## TASK DESCRIPTION
Using the listing below, set down exactly the lines from the one that contains "Contact Us (1492, 36)" through the one that contains "service@kompakttraining.de (407, 2532)", with no pictures.
====== SOURCE DATA ======
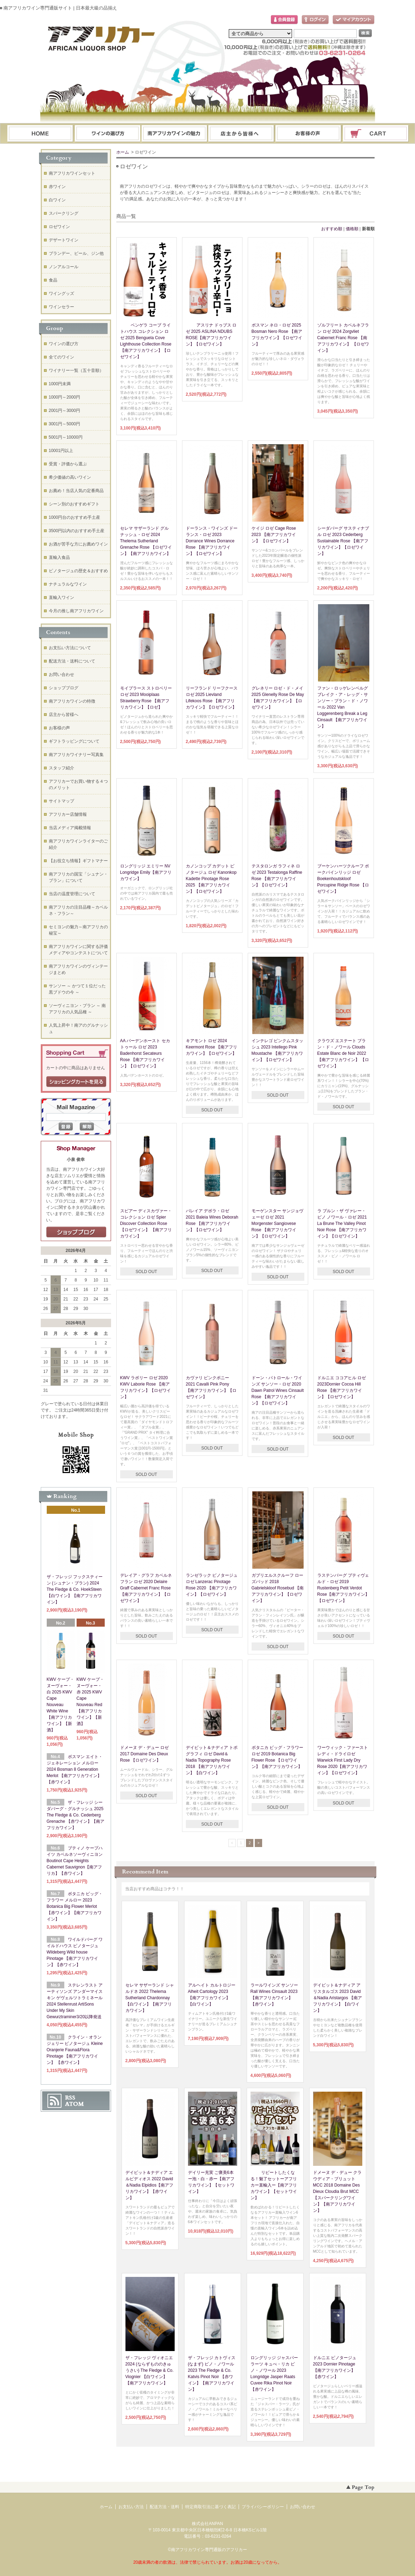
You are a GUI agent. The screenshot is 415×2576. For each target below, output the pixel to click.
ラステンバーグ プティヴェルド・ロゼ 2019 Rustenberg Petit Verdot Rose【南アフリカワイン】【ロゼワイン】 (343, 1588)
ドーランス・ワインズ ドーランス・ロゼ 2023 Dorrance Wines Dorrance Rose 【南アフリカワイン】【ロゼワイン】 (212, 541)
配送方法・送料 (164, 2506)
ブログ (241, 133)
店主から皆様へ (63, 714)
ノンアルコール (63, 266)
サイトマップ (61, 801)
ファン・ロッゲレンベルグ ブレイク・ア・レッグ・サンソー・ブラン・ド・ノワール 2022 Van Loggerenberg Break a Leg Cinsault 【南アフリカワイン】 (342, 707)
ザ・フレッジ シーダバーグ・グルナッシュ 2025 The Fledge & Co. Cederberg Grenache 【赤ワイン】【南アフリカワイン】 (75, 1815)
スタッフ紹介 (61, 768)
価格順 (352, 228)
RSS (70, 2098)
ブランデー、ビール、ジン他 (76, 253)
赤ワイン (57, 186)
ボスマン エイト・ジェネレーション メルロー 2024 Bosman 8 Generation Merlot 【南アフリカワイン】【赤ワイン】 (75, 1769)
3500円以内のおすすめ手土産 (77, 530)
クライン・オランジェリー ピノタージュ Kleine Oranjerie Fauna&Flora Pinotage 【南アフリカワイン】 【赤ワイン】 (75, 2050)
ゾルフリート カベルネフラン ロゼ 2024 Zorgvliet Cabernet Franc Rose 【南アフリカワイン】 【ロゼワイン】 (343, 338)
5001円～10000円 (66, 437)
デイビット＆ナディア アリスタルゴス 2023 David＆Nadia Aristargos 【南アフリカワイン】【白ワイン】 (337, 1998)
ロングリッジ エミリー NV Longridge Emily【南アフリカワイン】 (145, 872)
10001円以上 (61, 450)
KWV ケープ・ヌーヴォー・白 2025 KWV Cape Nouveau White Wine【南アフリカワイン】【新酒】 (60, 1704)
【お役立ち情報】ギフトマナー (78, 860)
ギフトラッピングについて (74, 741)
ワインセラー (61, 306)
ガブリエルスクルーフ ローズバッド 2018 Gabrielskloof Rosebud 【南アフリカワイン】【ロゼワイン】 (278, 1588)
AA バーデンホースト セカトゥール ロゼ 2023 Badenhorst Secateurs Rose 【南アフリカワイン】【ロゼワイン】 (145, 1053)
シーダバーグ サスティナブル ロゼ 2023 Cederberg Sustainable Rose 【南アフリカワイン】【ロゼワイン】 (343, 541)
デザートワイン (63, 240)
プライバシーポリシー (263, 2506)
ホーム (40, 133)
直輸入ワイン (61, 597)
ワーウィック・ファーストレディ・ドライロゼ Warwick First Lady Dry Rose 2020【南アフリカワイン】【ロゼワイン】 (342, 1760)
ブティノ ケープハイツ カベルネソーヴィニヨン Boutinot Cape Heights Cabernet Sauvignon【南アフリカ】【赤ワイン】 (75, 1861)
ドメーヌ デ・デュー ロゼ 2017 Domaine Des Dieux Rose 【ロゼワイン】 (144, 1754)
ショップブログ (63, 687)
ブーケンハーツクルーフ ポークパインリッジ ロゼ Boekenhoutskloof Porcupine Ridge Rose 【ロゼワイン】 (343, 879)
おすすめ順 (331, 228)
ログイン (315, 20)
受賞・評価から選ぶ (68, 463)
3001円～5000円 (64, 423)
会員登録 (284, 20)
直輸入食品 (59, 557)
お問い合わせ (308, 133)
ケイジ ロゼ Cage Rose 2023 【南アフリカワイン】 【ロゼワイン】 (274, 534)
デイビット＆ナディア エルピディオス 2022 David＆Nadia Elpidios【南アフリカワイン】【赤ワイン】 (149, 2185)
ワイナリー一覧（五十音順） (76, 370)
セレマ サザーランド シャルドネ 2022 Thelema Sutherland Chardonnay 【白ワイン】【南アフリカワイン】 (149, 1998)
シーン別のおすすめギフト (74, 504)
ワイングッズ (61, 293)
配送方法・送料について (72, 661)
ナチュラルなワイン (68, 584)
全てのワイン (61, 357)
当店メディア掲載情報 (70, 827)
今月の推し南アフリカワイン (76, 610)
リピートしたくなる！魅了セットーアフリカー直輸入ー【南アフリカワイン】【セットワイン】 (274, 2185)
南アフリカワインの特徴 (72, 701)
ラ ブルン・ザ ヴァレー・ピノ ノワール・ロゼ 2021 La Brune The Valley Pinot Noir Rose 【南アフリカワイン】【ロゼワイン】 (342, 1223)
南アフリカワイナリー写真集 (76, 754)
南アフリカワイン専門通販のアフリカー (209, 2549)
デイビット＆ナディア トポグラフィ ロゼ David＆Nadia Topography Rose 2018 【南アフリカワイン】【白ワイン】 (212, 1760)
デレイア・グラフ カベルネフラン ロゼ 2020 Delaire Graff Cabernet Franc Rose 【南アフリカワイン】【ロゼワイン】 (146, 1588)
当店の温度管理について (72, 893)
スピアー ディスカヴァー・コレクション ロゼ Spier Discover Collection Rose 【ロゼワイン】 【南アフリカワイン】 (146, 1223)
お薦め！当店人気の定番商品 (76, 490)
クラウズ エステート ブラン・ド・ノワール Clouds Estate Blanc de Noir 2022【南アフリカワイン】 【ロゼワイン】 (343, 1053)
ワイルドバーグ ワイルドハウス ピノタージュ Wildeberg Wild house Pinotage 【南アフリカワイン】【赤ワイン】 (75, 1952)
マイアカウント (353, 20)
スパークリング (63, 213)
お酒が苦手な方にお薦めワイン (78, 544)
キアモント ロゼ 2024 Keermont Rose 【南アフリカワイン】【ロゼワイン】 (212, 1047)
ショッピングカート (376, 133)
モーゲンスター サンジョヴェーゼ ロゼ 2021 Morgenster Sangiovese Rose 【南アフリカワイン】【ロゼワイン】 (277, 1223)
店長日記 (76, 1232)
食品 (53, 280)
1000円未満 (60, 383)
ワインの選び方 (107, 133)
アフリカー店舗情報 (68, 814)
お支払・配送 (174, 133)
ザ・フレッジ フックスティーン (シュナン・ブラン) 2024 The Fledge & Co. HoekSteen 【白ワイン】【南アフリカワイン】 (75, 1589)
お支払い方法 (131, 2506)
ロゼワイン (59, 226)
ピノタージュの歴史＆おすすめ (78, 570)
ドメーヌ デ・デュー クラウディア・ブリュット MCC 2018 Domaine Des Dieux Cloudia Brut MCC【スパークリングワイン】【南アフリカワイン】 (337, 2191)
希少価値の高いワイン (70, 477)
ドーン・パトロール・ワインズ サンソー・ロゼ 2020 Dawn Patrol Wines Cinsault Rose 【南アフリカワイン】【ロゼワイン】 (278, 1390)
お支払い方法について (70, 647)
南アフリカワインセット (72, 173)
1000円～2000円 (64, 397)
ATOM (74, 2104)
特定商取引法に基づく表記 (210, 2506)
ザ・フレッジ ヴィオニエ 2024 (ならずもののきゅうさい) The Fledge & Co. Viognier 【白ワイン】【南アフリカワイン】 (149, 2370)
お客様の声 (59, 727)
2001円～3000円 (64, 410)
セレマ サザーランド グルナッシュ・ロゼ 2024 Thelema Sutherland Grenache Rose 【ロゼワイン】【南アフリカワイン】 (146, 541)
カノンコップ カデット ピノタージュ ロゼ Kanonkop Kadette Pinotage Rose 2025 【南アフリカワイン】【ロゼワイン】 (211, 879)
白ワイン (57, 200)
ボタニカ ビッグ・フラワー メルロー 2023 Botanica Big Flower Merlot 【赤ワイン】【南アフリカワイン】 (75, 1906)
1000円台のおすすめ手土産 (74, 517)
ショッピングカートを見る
======
====== SOURCE DATA ======
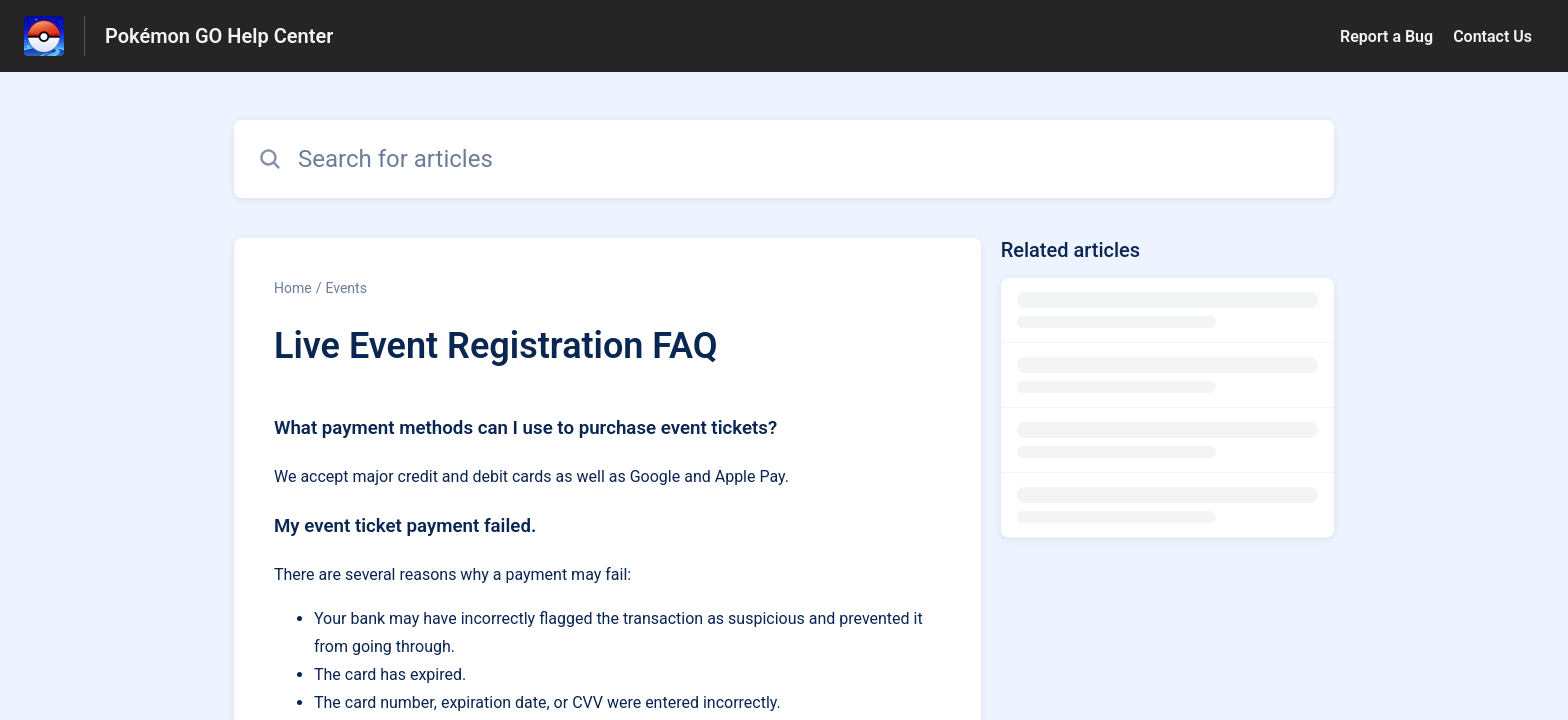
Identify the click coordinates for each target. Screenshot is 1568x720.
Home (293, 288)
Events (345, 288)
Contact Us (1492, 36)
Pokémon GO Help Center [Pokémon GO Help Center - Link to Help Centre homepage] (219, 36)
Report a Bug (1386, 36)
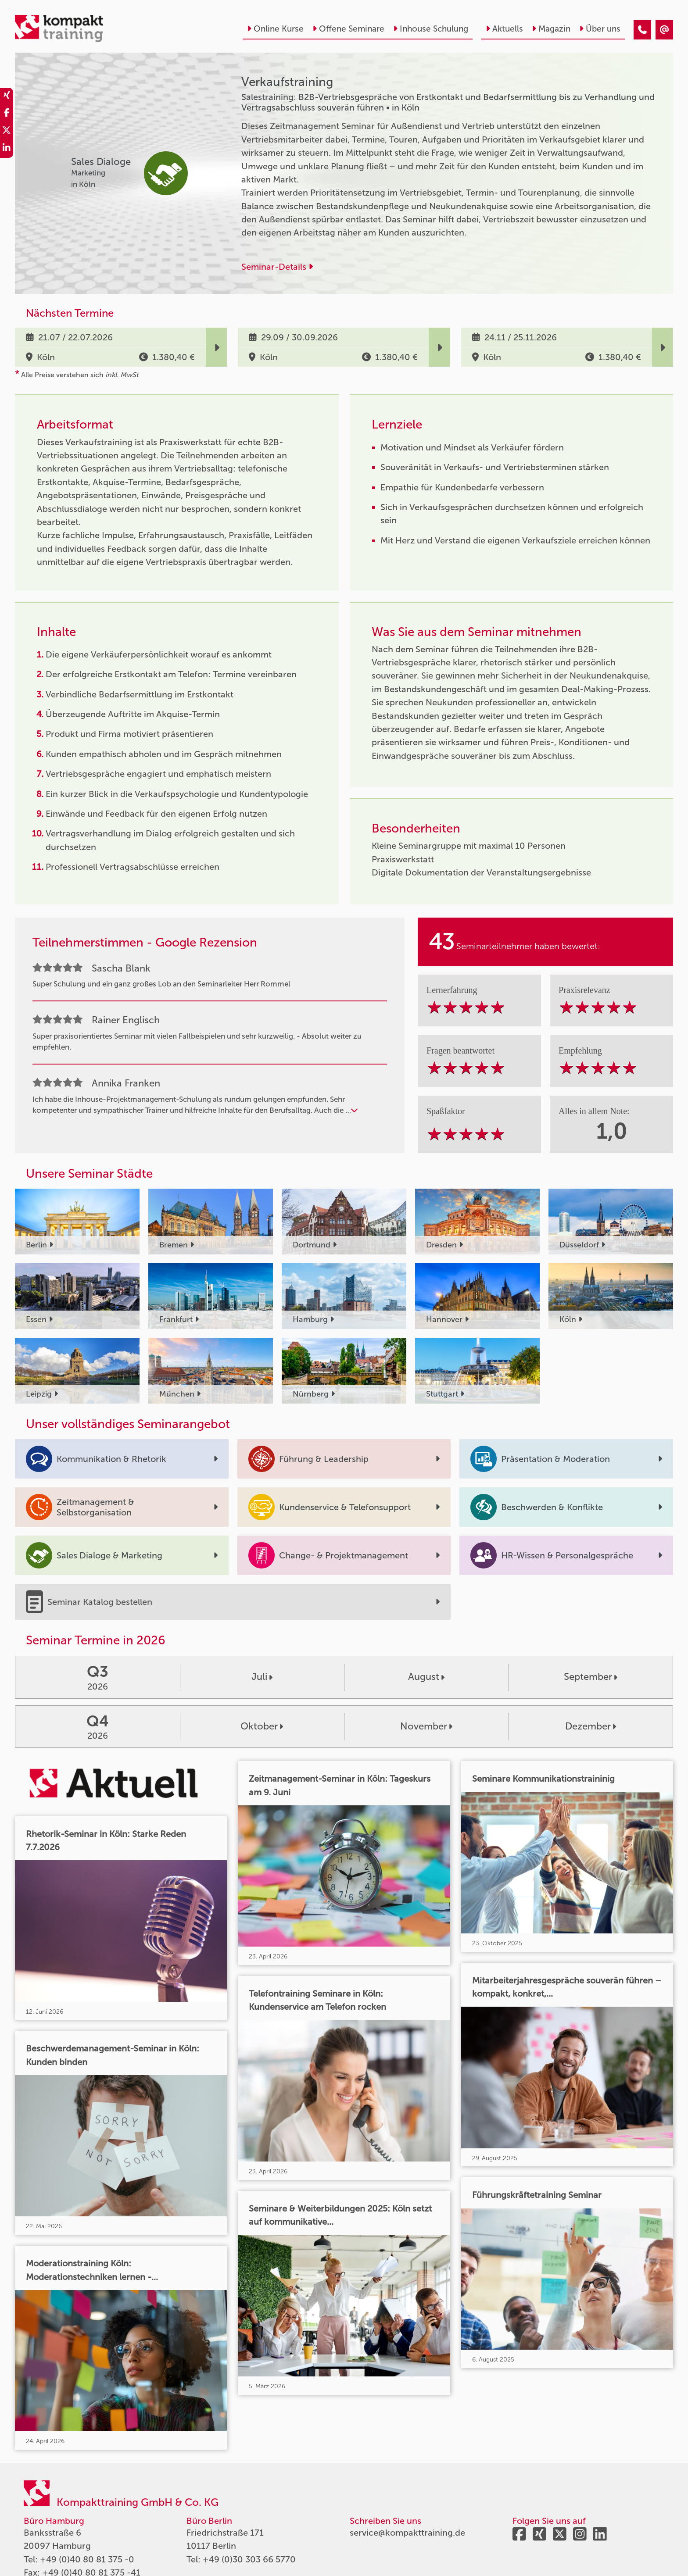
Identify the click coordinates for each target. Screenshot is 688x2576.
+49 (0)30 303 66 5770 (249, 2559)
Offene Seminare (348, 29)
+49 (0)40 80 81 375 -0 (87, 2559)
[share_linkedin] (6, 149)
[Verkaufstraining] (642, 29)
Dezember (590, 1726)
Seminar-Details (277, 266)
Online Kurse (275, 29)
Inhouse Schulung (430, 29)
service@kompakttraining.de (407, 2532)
======
====== SOURCE DATA ======
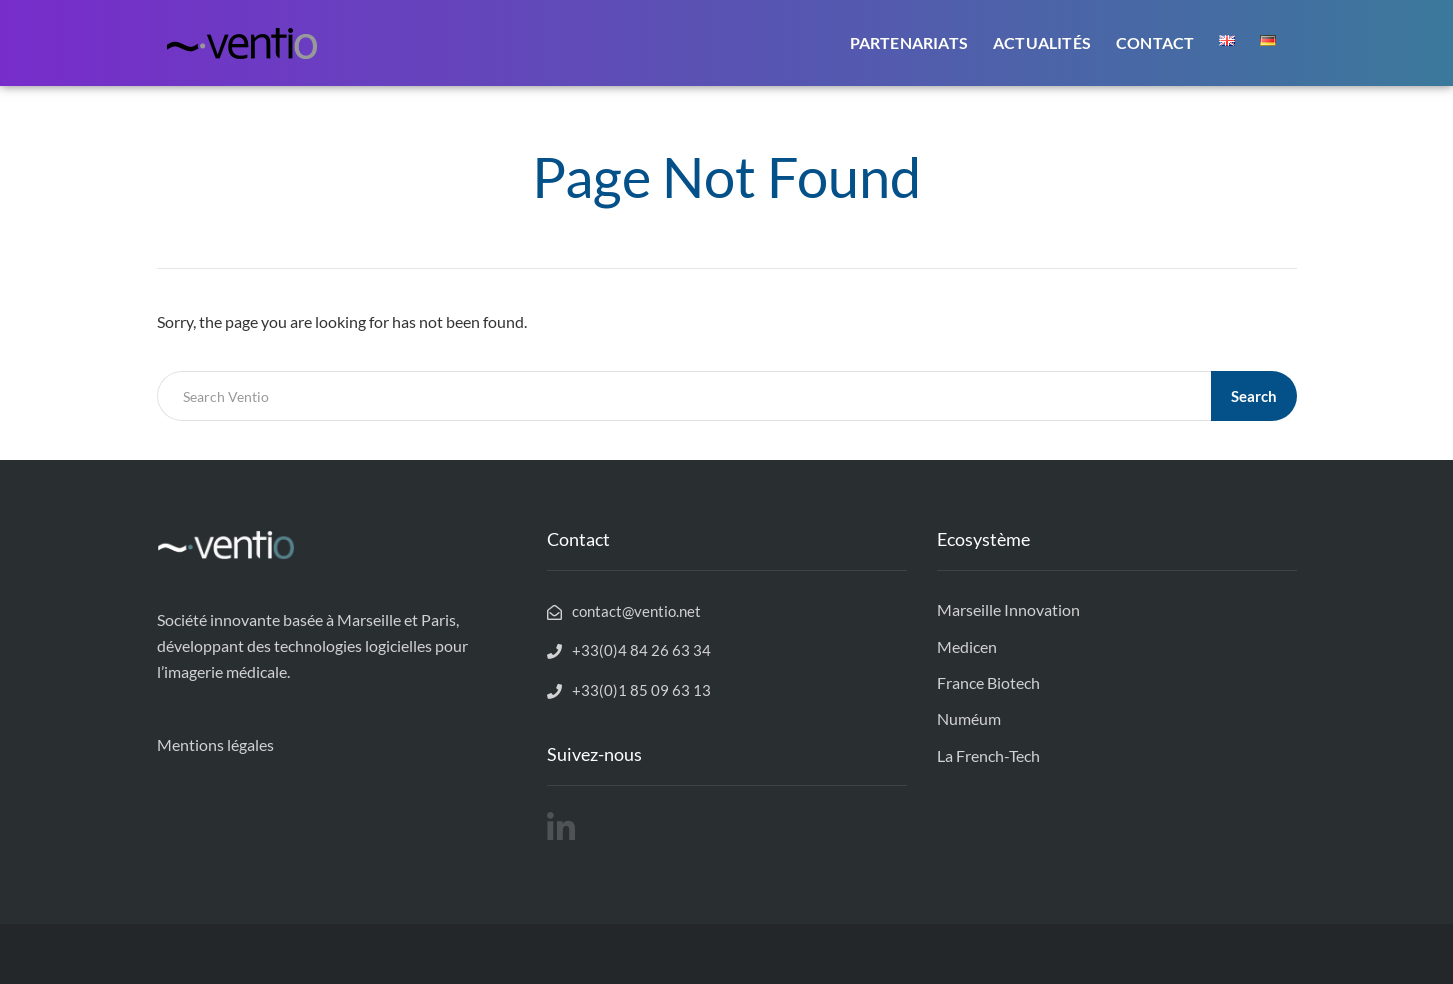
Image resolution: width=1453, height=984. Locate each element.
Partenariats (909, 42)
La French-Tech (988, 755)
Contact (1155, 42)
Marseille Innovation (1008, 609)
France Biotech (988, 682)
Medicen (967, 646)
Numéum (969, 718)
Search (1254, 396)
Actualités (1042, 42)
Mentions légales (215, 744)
======
## SOLUTION
Contact Us (1492, 36)
Pokémon GO Help Center [Pokémon GO Help Center - Link to Help Centre homepage] (219, 36)
Report a Bug (1386, 36)
Identify the click coordinates for each target. Screenshot is 688x2576.
+49 (0)30 303 66 5770 (249, 2559)
Offene Seminare (348, 29)
+49 (0)40 80 81 375 -0 (87, 2559)
[share_linkedin] (6, 149)
[Verkaufstraining] (642, 29)
Dezember (590, 1726)
Seminar-Details (277, 266)
Online Kurse (275, 29)
Inhouse Schulung (430, 29)
service@kompakttraining.de (407, 2532)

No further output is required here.